Late that afternoon, I took refuge in the conference room to scribble the main points of my encounter with Maria Whitson into her chart while they were still fresh in my mind. I had nearly finished when I heard a light knock. I looked up. Gloria was standing in the doorway, resting heavily against the jamb.
“Long day?” I asked.
“Is there any other kind?” she groaned. She came in and collapsed in the chair next to me. She took off her glasses and ran her hands back and forth through her short hair until it
stood straight up on its own. She'd probably been on her feet most of the day.
“I was just writing up my notes on Maria Whitson.”
“How'd it go after I left?” Gloria asked as she massaged her temple.
“Reasonably well. She started out flat, depersonalized, and then she became surprisingly self-reflective about what's going on with her. In fact, we had quite a coherent conversation. She seemed to make a good connection until she fell asleep in the middle of a thought. Either she shut herself down because it was too much, or else she's still getting the meds out of her system. She's an odd one. Not quite the textbook case she appears to be at first glance.”
Gloria stopped rubbing her head. “Which reminds me, something odd I didn't mention. When I looked in on her the day after we admitted her, she was still out of it, but somehow she'd managed to fold her underwear. And her own comb and toothbrush found their way into the bathroom.”
“That is odd,” I said. Maria Whitson's hair hadn't looked like she'd run a comb through it in days. “Habit?” Sometimes lifelong habits kick in, even through the most debilitating mental illness. “Or maybe she's having occasionally lucid moments, tucked in among the hours of delirium. She told me it all started with a car accident two years ago.”
“Two years ago? I'd have thought it started before that.”
“No doubt. But it wasn't until she hurt her head in a car accident two years ago that she realized she'd been sexually abused.”
“Poor thing. Did she say who did it?”
I shook my head. “Blames her family. Refuses to see any of them.”
We sat quietly for a few minutes. I finished my notes and Gloria rested her head back and shut her eyes.
“That's good,” Gloria said. “She's following the protocol. Experts
say it's best to cut off contact until you're strong enough to confront your abuser.”
“So you assume it's a family member.”
Gloria opened her eyes and sat forward. “Usually is. Someone close. But right now she's dealing with a lot more pressing business — delirium, depression.”

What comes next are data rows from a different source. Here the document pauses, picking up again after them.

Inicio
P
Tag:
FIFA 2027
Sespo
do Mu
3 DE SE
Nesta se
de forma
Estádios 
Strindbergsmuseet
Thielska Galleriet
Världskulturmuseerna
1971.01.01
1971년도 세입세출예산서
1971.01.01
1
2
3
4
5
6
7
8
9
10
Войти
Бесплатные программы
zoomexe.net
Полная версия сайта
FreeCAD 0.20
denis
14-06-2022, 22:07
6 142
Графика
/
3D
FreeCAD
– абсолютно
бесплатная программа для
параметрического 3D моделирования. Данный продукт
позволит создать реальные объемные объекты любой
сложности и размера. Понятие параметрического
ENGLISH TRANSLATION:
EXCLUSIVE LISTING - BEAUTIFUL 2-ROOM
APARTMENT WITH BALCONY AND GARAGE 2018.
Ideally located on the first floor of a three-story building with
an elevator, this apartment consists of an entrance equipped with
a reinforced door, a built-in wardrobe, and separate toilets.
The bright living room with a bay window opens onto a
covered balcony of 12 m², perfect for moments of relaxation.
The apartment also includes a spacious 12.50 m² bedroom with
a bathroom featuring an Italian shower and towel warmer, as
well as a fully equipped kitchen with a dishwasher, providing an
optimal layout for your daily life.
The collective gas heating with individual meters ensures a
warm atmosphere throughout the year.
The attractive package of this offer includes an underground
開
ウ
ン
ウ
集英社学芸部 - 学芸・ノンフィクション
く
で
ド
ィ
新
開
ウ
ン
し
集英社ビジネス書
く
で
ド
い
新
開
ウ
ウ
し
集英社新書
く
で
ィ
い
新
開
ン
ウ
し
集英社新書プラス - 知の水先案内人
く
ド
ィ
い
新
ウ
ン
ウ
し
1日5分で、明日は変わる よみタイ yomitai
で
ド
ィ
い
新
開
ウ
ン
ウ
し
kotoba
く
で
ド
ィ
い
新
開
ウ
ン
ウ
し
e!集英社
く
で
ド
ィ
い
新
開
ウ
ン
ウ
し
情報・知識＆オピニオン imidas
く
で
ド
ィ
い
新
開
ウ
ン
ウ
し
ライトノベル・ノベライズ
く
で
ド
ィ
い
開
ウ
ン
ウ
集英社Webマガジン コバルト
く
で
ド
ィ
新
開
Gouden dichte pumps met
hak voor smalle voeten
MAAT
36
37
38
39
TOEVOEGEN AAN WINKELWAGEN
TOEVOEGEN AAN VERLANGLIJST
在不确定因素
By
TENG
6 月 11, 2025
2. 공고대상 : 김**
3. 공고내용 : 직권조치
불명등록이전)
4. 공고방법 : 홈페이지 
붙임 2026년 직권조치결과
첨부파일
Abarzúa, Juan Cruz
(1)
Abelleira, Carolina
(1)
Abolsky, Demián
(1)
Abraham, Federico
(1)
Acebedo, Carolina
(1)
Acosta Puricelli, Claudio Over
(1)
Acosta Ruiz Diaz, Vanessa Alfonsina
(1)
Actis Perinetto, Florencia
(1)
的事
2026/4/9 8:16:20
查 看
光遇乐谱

“Possibly related to brain damage she sustained in the car accident, not to mention all the medication she's been on.”
“I'm concerned she might try to harm herself again. I've got the other nurses on alert.” Gloria stifled a yawn. “I know what she's going through.”
I didn't say anything. I didn't want to pry. This wasn't something Gloria and I had ever talked about. Or if we had, it hadn't been quite so head-on and personal. I knew Gloria would tell me, if and when she felt like sharing whatever the bond was that she shared with Maria Whitson.